Exercise prompt: In the listing below, locate the line that contains "able to face the self. This" and the line that contains "means facing your own fear". Restate word for word those two lines and every line between them, and nothing else.

### Working data

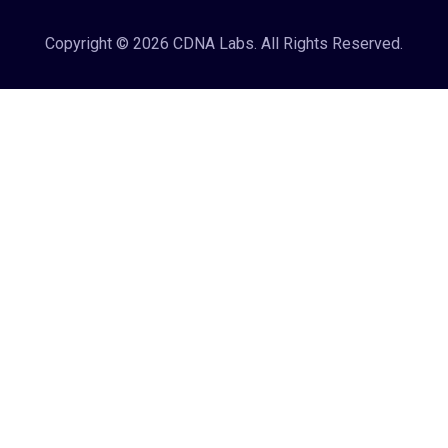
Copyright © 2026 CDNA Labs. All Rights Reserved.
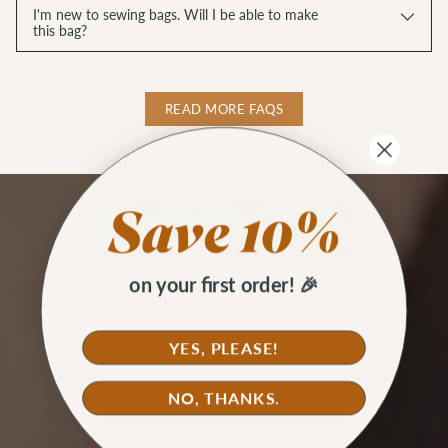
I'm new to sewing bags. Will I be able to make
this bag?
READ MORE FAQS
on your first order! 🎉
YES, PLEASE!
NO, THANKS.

######
### Working data

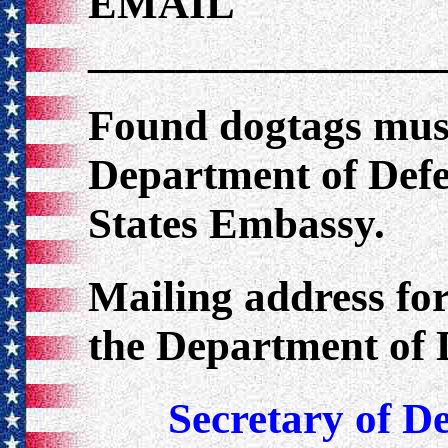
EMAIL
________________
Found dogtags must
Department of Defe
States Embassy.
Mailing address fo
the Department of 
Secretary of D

######
### Working data

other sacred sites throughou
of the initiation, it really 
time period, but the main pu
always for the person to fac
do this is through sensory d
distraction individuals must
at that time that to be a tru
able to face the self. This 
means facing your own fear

######

Output for this task:
able to face the self. This 
means facing your own fear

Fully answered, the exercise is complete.